(Data shown Opens)
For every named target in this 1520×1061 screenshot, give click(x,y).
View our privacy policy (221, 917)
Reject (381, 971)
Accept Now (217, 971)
(Data shown Closes)
(Data shown Opens)
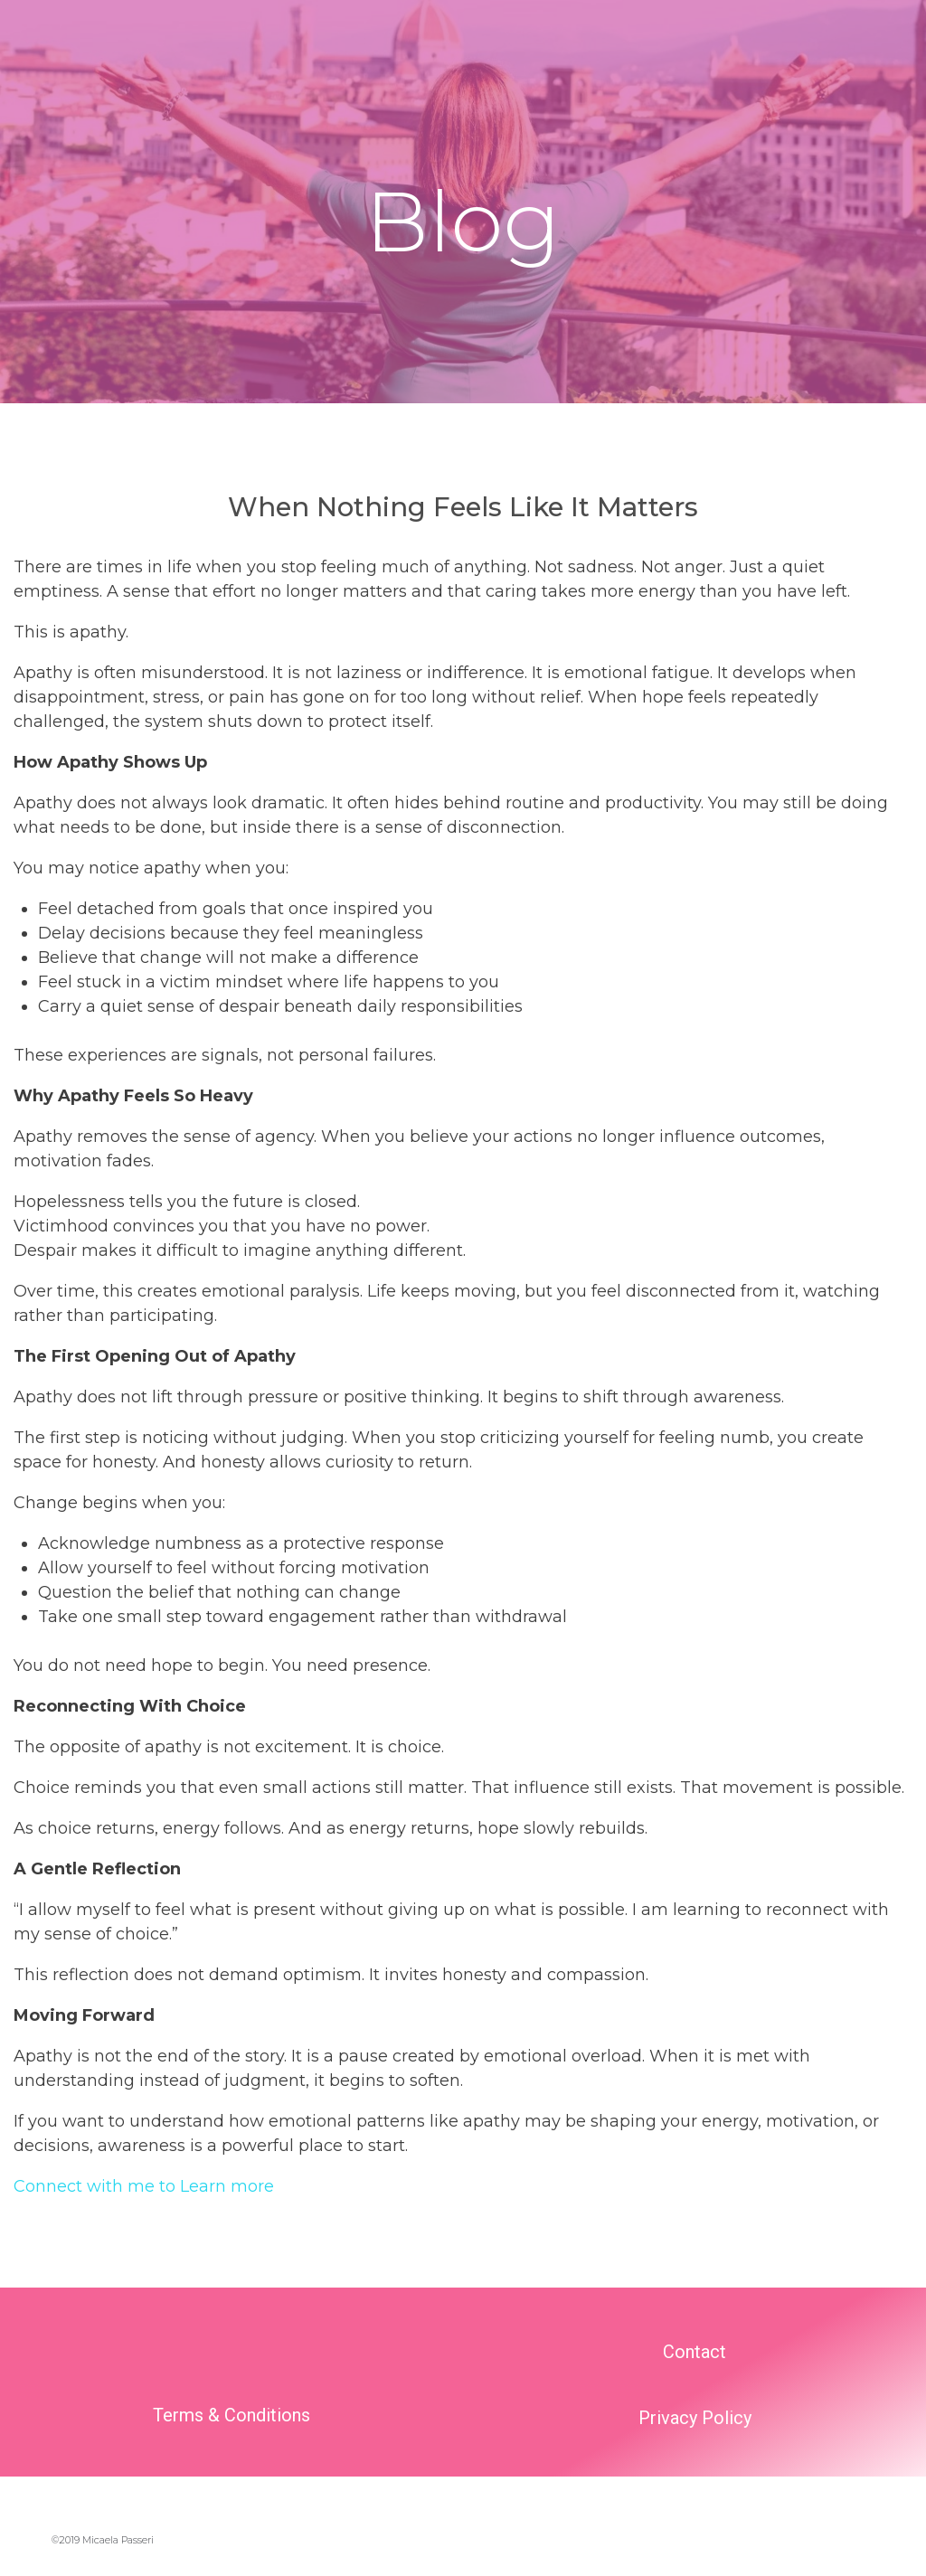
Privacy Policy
(Data shown Closes)
About this exercise> With the line that has "For every named" as the first and the line that has "Accept Now (217, 971)" as the last, repeat exactly that run of lines above and no more.

Solved exercise>
For every named target in this 1520×1061 screenshot, give click(x,y).
View our privacy policy (221, 917)
Reject (381, 971)
Accept Now (217, 971)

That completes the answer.